Every line in the records below with the string "Informationen" is to be copied out.

*Input records*.
========

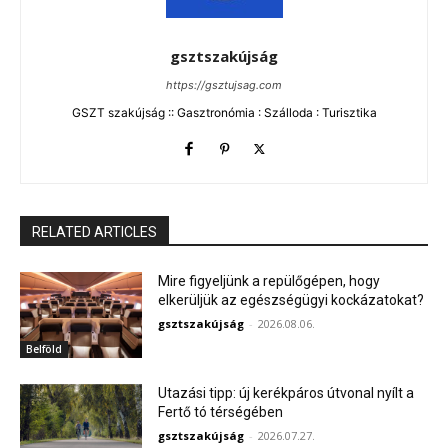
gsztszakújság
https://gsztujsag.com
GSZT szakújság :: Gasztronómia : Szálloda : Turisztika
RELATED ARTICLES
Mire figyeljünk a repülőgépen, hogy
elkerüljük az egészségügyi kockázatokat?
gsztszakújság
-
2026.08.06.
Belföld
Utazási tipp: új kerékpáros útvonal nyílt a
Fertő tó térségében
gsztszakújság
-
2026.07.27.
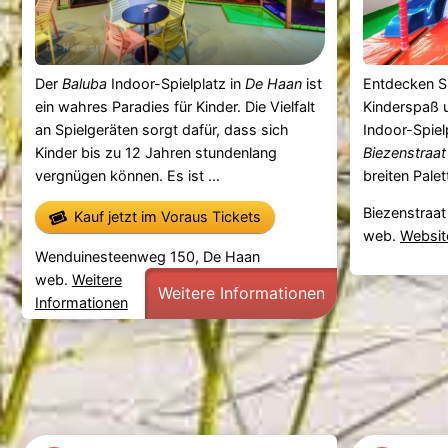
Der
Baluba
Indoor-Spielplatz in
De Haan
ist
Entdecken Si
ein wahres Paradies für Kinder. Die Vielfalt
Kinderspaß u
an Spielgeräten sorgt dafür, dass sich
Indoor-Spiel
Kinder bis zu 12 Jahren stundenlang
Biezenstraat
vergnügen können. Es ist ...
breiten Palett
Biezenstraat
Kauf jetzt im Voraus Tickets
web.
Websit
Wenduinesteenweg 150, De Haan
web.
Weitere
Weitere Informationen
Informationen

========

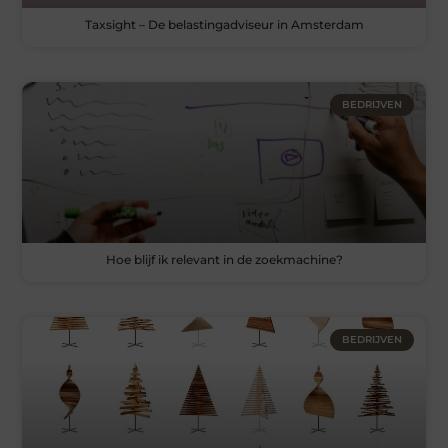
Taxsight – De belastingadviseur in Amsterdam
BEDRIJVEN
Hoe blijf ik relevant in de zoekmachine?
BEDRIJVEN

========

*Response to this exercise*.
Weitere Informationen
Informationen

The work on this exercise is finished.